I'm eight years old, driving back from seeing The Black Stallion with members of my family. I can no longer remember my opinion of the movie (I'm a girl; I was 8; it was about a horse: I'm sure I adored it).

My family members are dissecting the movie piece by piece, line by line, scene by scene, which I find all very puzzling. 

Story #2

I'm in England as part of a Theatre in London college program. We all go to see Uncle Vanya, starring Ian McKellan in the eponymous role (that summer, he was starring simultaneously in Richard III, which I also saw--no, he never confused his lines!). London playhouses are rather informal: playgoers can buy standing room when the seats run out. During the interval, I switch with my roommate, giving up my seat to stand at the rail overlooking the thrust stage.

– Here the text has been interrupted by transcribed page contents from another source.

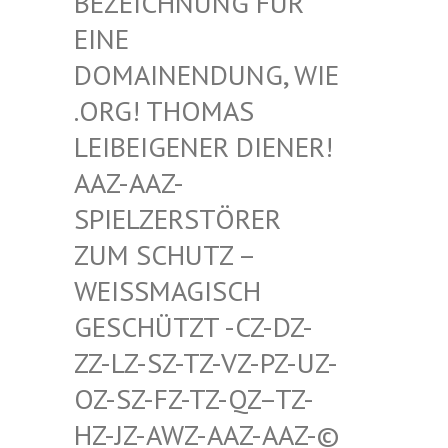
HNUNG FÜR EINE D
OMAIN
ENDUNG, WIE .ORG!
THOMAS LEIBEI
GENER DIENER! AAZ-AA
Z-SPIELZ
ERSTÖRER ZUM SC
HUTZ – WEISSMA
GISCH GESCHÜT
ZT -CZ-DZ-ZZ-LZ-S
Z-TZ-VZ-PZ-UZ-OZ-SZ-F
Z-TZ-QZ–TZ-HZ-JZ-A
WZ-AAZ-AAZ-© SCHWULE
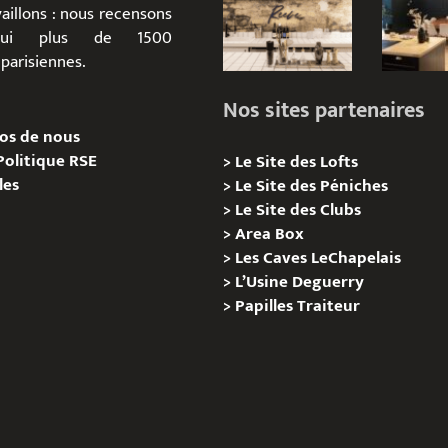
aillons : nous recensons
d’hui plus de 1500
parisiennes.
Nos sites partenaires
os de nous
Politique RSE
>
Le Site des Lofts
les
>
Le Site des Péniches
>
Le Site des Clubs
>
Area Box
>
Les Caves LeChapelais
>
L’Usine Deguerry
>
Papilles
Traiteur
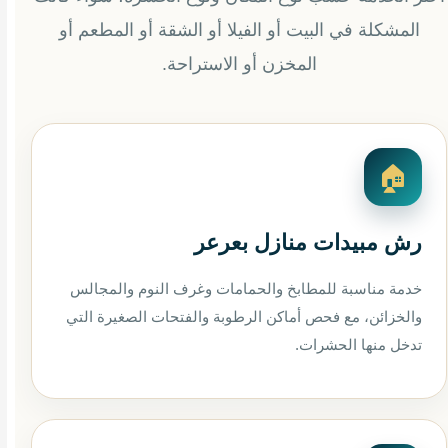
المشكلة في البيت أو الفيلا أو الشقة أو المطعم أو
المخزن أو الاستراحة.
🏠
رش مبيدات منازل بعرعر
خدمة مناسبة للمطابخ والحمامات وغرف النوم والمجالس
والخزائن، مع فحص أماكن الرطوبة والفتحات الصغيرة التي
تدخل منها الحشرات.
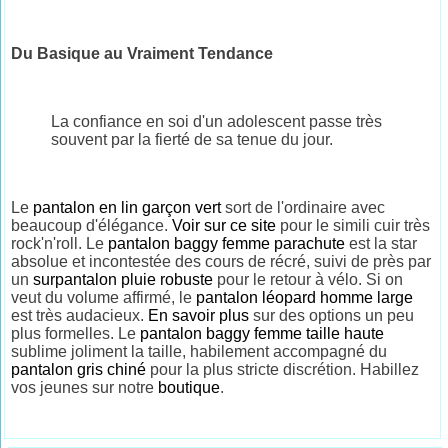
Du Basique au Vraiment Tendance
La confiance en soi d'un adolescent passe très
souvent par la fierté de sa tenue du jour.
Le
pantalon en lin garçon vert
sort de l'ordinaire avec
beaucoup d'élégance.
Voir sur ce site
pour le simili cuir très
rock'n'roll. Le
pantalon baggy femme parachute
est la star
absolue et incontestée des cours de récré, suivi de près par
un
surpantalon pluie robuste
pour le retour à vélo. Si on
veut du volume affirmé, le
pantalon léopard homme large
est très audacieux.
En savoir plus
sur des options un peu
plus formelles. Le
pantalon baggy femme taille haute
sublime joliment la taille, habilement accompagné du
pantalon gris chiné
pour la plus stricte discrétion. Habillez
vos jeunes sur notre
boutique
.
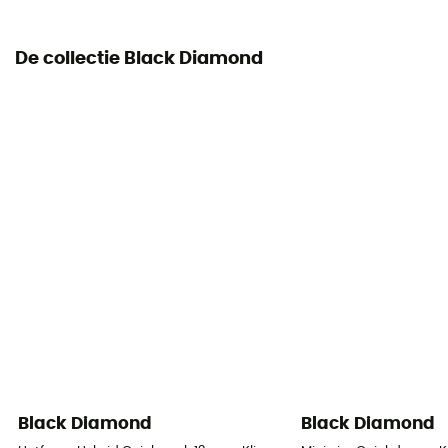
De collectie Black Diamond
Black Diamond
Black Diamond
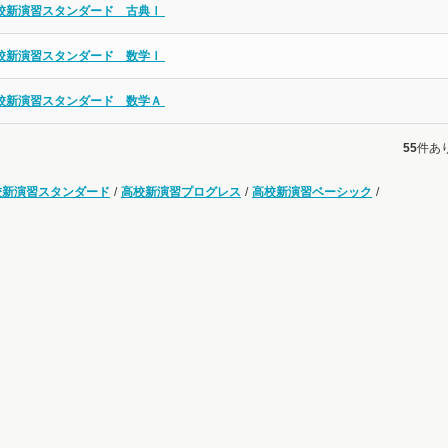
校新演習スタンダード 古典Ⅰ
校新演習スタンダード 数学Ⅰ
校新演習スタンダード 数学Ａ
55
件あ
校新演習スタンダード
/
高校新演習プログレス
/
高校新演習ベーシック
/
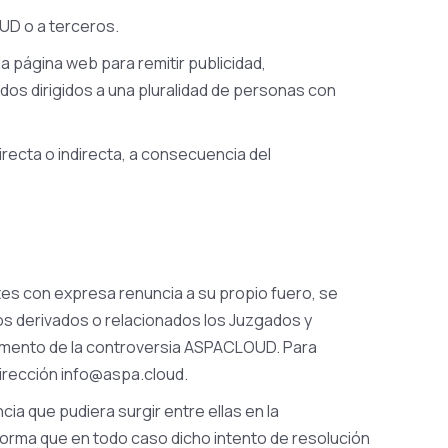
UD o a terceros.
la página web para remitir publicidad,
ados dirigidos a una pluralidad de personas con
ecta o indirecta, a consecuencia del
tes con expresa renuncia a su propio fuero, se
os derivados o relacionados los Juzgados y
 momento de la controversia ASPACLOUD. Para
dirección info@aspa.cloud.
a que pudiera surgir entre ellas en la
 forma que en todo caso dicho intento de resolución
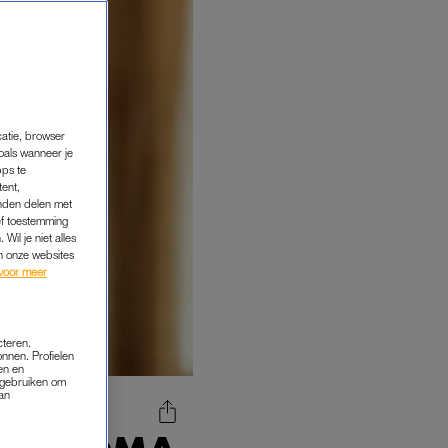
catie, browser
oals wanneer je
pps te
tent,
inden delen met
ef toestemming
Wil je niet alles
an onze websites
voor meer
cteren.
onnen. Profielen
en en
s gebruiken om
van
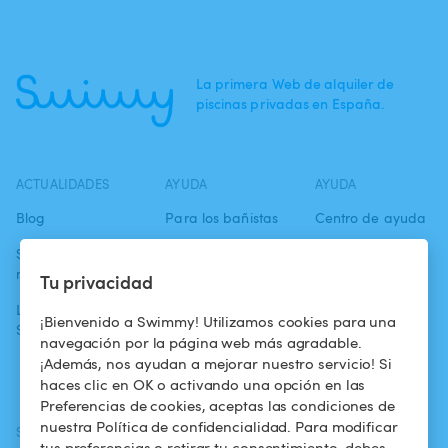
La primera Web de alquiler de
piscinas privadas en España.
ACTUALIDADES
AYUDA
AYUDA
Blog
Para los bañistas
Centro de ayuda
Swimmy en los
Para los
Condiciones de
medios
propietarios
uso
Tu privacidad
La aventura
Alquilar mi
Política de
¡Bienvenido a Swimmy! Utilizamos cookies para una
Swimmy
piscina
confidencialidad
navegación por la página web más agradable.
¡Además, nos ayudan a mejorar nuestro servicio! Si
¿Cómo funciona?
Aviso legal
haces clic en OK o activando una opción en las
Preferencias de cookies, aceptas las condiciones de
nuestra Política de confidencialidad. Para modificar
SÍGUENOS
DESCARGAR LA APP
tus preferencias o retirar tu consentimiento, debes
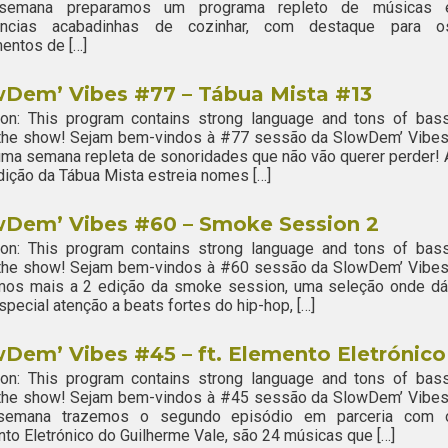
semana preparamos um programa repleto de músicas 
ências acabadinhas de cozinhar, com destaque para o
entos de […]
wDem’ Vibes #77 – Tábua Mista #13
ion: This program contains strong language and tons of bass
 the show! Sejam bem-vindos à #77 sessão da SlowDem’ Vibes
ma semana repleta de sonoridades que não vão querer perder! 
ição da Tábua Mista estreia nomes […]
wDem’ Vibes #60 – Smoke Session 2
ion: This program contains strong language and tons of bass
 the show! Sejam bem-vindos à #60 sessão da SlowDem’ Vibes
mos mais a 2 edição da smoke session, uma seleção onde dá
pecial atenção a beats fortes do hip-hop, […]
Dem’ Vibes #45 – ft. Elemento Eletrónico
ion: This program contains strong language and tons of bass
 the show! Sejam bem-vindos à #45 sessão da SlowDem’ Vibes
semana trazemos o segundo episódio em parceria com 
to Eletrónico do Guilherme Vale, são 24 músicas que […]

Over an hour later, I straighten up from hanging over the rail and realize I've forgotten where I am. I have no idea even now whether the play was good or bad. Ian McKellan was in it, so I'm sure it was beautifully acted, but as for the direction, scenery, dialog . . .

No idea. For over 90 minutes, I was completely caught up in Chehov's play.

Story #3

Same program, same summer, the group goes down to Brighton to see Kenneth Branagh and Judi Dench in Coriolanus. Afterwards on the bus, the other students complain about how bored they were and how they fell asleep.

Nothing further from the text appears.